GOAL OF THE EXERCISE: Set down all the entries again, word for word.

MATERIAL FOR THIS EXERCISE:

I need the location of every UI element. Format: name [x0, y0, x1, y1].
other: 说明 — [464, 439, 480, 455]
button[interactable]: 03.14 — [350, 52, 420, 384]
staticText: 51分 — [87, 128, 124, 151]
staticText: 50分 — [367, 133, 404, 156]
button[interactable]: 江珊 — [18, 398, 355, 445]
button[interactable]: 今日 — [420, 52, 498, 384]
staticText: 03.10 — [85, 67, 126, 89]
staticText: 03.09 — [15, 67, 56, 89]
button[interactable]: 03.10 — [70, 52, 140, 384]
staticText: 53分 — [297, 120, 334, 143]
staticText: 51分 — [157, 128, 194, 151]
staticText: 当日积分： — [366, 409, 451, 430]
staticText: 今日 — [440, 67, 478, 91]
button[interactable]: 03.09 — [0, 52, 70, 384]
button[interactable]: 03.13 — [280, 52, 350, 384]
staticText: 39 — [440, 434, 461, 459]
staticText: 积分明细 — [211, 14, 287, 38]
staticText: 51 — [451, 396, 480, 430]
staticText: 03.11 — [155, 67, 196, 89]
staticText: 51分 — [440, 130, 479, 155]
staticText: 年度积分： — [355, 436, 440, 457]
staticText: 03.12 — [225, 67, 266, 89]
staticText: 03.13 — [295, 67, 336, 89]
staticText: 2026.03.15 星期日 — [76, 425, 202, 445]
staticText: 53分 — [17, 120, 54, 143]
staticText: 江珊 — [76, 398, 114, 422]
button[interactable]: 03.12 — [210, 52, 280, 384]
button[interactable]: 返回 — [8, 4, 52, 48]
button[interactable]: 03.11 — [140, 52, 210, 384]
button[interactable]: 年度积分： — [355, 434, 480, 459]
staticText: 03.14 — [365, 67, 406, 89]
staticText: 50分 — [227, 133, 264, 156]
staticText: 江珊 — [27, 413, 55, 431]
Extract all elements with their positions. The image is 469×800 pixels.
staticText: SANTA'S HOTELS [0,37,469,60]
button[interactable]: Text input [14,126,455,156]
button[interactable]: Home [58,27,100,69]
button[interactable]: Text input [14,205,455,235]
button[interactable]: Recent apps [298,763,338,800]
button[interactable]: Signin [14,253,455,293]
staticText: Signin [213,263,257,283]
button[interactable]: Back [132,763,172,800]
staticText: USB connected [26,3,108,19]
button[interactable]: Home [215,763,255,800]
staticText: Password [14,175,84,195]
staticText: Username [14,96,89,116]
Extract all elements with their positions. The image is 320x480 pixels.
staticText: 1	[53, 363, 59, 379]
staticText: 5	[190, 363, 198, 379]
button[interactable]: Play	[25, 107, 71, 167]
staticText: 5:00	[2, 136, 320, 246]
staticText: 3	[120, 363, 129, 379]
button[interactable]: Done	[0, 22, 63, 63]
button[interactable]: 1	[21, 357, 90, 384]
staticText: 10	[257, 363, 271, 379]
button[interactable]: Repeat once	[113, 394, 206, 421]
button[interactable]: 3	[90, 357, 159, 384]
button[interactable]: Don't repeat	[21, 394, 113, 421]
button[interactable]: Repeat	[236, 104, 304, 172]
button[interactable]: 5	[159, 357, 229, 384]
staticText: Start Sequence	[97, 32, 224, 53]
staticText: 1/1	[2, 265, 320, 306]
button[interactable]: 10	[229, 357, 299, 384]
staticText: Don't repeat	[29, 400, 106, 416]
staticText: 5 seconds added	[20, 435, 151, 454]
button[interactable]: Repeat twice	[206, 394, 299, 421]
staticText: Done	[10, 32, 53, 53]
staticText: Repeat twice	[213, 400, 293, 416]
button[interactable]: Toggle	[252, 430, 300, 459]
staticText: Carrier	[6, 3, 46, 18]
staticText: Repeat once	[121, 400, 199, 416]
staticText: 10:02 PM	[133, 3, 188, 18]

RESULT OF THE EXERCISE:
I need the location of every UI element. Format: name [x0, y0, x1, y1].
other: 说明 — [464, 439, 480, 455]
button[interactable]: 03.14 — [350, 52, 420, 384]
staticText: 51分 — [87, 128, 124, 151]
staticText: 50分 — [367, 133, 404, 156]
button[interactable]: 江珊 — [18, 398, 355, 445]
button[interactable]: 今日 — [420, 52, 498, 384]
staticText: 03.10 — [85, 67, 126, 89]
staticText: 03.09 — [15, 67, 56, 89]
button[interactable]: 03.10 — [70, 52, 140, 384]
staticText: 53分 — [297, 120, 334, 143]
staticText: 51分 — [157, 128, 194, 151]
staticText: 当日积分： — [366, 409, 451, 430]
staticText: 今日 — [440, 67, 478, 91]
button[interactable]: 03.09 — [0, 52, 70, 384]
button[interactable]: 03.13 — [280, 52, 350, 384]
staticText: 39 — [440, 434, 461, 459]
staticText: 积分明细 — [211, 14, 287, 38]
staticText: 51 — [451, 396, 480, 430]
staticText: 03.11 — [155, 67, 196, 89]
staticText: 51分 — [440, 130, 479, 155]
staticText: 年度积分： — [355, 436, 440, 457]
staticText: 03.12 — [225, 67, 266, 89]
staticText: 03.13 — [295, 67, 336, 89]
staticText: 2026.03.15 星期日 — [76, 425, 202, 445]
staticText: 53分 — [17, 120, 54, 143]
staticText: 江珊 — [76, 398, 114, 422]
button[interactable]: 03.12 — [210, 52, 280, 384]
button[interactable]: 返回 — [8, 4, 52, 48]
button[interactable]: 03.11 — [140, 52, 210, 384]
button[interactable]: 年度积分： — [355, 434, 480, 459]
staticText: 03.14 — [365, 67, 406, 89]
staticText: 50分 — [227, 133, 264, 156]
staticText: 江珊 — [27, 413, 55, 431]
Extract all elements with their positions. The image is 469×800 pixels.
staticText: SANTA'S HOTELS [0,37,469,60]
button[interactable]: Text input [14,126,455,156]
button[interactable]: Home [58,27,100,69]
button[interactable]: Text input [14,205,455,235]
button[interactable]: Recent apps [298,763,338,800]
button[interactable]: Signin [14,253,455,293]
staticText: Signin [213,263,257,283]
button[interactable]: Back [132,763,172,800]
staticText: USB connected [26,3,108,19]
button[interactable]: Home [215,763,255,800]
staticText: Password [14,175,84,195]
staticText: Username [14,96,89,116]
Extract all elements with their positions. The image is 320x480 pixels.
staticText: 1	[53, 363, 59, 379]
staticText: 5	[190, 363, 198, 379]
button[interactable]: Play	[25, 107, 71, 167]
staticText: 5:00	[2, 136, 320, 246]
staticText: 3	[120, 363, 129, 379]
button[interactable]: Done	[0, 22, 63, 63]
button[interactable]: 1	[21, 357, 90, 384]
staticText: 10	[257, 363, 271, 379]
button[interactable]: Repeat once	[113, 394, 206, 421]
button[interactable]: 3	[90, 357, 159, 384]
button[interactable]: Don't repeat	[21, 394, 113, 421]
button[interactable]: Repeat	[236, 104, 304, 172]
button[interactable]: 5	[159, 357, 229, 384]
staticText: Start Sequence	[97, 32, 224, 53]
staticText: 1/1	[2, 265, 320, 306]
button[interactable]: 10	[229, 357, 299, 384]
staticText: Don't repeat	[29, 400, 106, 416]
staticText: 5 seconds added	[20, 435, 151, 454]
button[interactable]: Repeat twice	[206, 394, 299, 421]
staticText: Done	[10, 32, 53, 53]
staticText: Repeat twice	[213, 400, 293, 416]
button[interactable]: Toggle	[252, 430, 300, 459]
staticText: Carrier	[6, 3, 46, 18]
staticText: Repeat once	[121, 400, 199, 416]
staticText: 10:02 PM	[133, 3, 188, 18]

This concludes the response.